Problem description: Print out each entry below in full, exactly as given, excluding pictures.

── Records provided ──

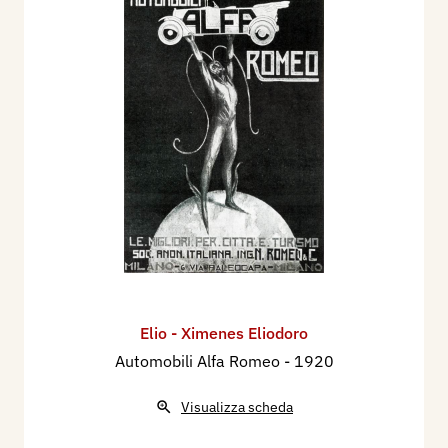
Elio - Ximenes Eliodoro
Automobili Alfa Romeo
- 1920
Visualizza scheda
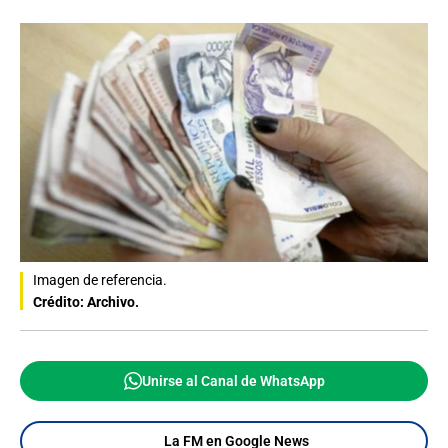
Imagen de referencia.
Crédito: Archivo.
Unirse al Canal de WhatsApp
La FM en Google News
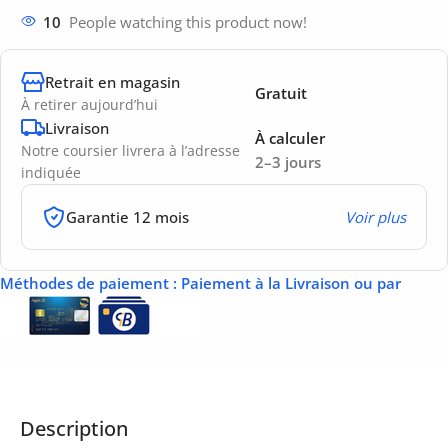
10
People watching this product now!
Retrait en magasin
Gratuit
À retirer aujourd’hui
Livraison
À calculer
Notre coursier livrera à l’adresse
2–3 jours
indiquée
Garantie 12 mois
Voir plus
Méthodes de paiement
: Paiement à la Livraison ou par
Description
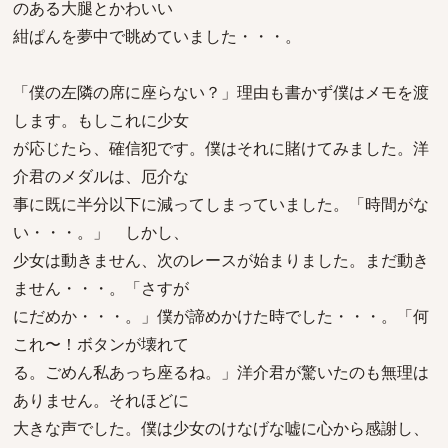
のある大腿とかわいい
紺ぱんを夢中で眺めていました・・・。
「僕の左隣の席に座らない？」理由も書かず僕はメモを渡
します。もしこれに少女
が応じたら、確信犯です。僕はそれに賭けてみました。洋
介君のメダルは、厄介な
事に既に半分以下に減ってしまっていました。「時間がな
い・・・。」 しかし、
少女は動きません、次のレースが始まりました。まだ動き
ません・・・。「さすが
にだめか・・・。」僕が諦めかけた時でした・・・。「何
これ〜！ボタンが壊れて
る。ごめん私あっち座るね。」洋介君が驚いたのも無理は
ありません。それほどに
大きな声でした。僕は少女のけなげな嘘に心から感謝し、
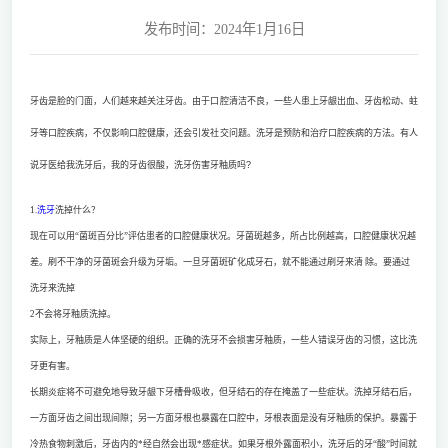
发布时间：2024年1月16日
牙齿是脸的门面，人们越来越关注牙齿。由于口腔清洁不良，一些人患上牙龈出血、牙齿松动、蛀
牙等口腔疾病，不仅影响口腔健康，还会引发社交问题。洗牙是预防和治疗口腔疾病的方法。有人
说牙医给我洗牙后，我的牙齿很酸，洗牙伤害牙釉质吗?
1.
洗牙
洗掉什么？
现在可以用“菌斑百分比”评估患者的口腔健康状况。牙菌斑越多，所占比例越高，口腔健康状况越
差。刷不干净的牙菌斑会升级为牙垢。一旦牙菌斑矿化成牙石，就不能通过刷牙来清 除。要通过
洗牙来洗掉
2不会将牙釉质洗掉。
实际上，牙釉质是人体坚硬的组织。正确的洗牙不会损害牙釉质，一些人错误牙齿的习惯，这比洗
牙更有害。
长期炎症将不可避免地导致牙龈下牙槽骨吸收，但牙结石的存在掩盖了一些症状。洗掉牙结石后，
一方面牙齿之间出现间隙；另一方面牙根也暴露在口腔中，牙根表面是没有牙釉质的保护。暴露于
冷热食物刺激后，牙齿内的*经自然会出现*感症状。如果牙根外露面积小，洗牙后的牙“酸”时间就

───

Reply to the task:
Elio - Ximenes Eliodoro
Automobili Alfa Romeo
- 1920
Visualizza scheda
Imagen de referencia.
Crédito: Archivo.
Unirse al Canal de WhatsApp
La FM en Google News
10
People watching this product now!
Retrait en magasin
Gratuit
À retirer aujourd’hui
Livraison
À calculer
Notre coursier livrera à l’adresse
2–3 jours
indiquée
Garantie 12 mois
Voir plus
Méthodes de paiement
: Paiement à la Livraison ou par
Description
のある大腿とかわいい
紺ぱんを夢中で眺めていました・・・。
「僕の左隣の席に座らない？」理由も書かず僕はメモを渡
します。もしこれに少女
が応じたら、確信犯です。僕はそれに賭けてみました。洋
介君のメダルは、厄介な
事に既に半分以下に減ってしまっていました。「時間がな
い・・・。」 しかし、
少女は動きません、次のレースが始まりました。まだ動き
ません・・・。「さすが
にだめか・・・。」僕が諦めかけた時でした・・・。「何
これ〜！ボタンが壊れて
る。ごめん私あっち座るね。」洋介君が驚いたのも無理は
ありません。それほどに
大きな声でした。僕は少女のけなげな嘘に心から感謝し、
发布时间：2024年1月16日
牙齿是脸的门面，人们越来越关注牙齿。由于口腔清洁不良，一些人患上牙龈出血、牙齿松动、蛀
牙等口腔疾病，不仅影响口腔健康，还会引发社交问题。洗牙是预防和治疗口腔疾病的方法。有人
说牙医给我洗牙后，我的牙齿很酸，洗牙伤害牙釉质吗?
1.
洗牙
洗掉什么？
现在可以用“菌斑百分比”评估患者的口腔健康状况。牙菌斑越多，所占比例越高，口腔健康状况越
差。刷不干净的牙菌斑会升级为牙垢。一旦牙菌斑矿化成牙石，就不能通过刷牙来清 除。要通过
洗牙来洗掉
2不会将牙釉质洗掉。
实际上，牙釉质是人体坚硬的组织。正确的洗牙不会损害牙釉质，一些人错误牙齿的习惯，这比洗
牙更有害。
长期炎症将不可避免地导致牙龈下牙槽骨吸收，但牙结石的存在掩盖了一些症状。洗掉牙结石后，
一方面牙齿之间出现间隙；另一方面牙根也暴露在口腔中，牙根表面是没有牙釉质的保护。暴露于
冷热食物刺激后，牙齿内的*经自然会出现*感症状。如果牙根外露面积小，洗牙后的牙“酸”时间就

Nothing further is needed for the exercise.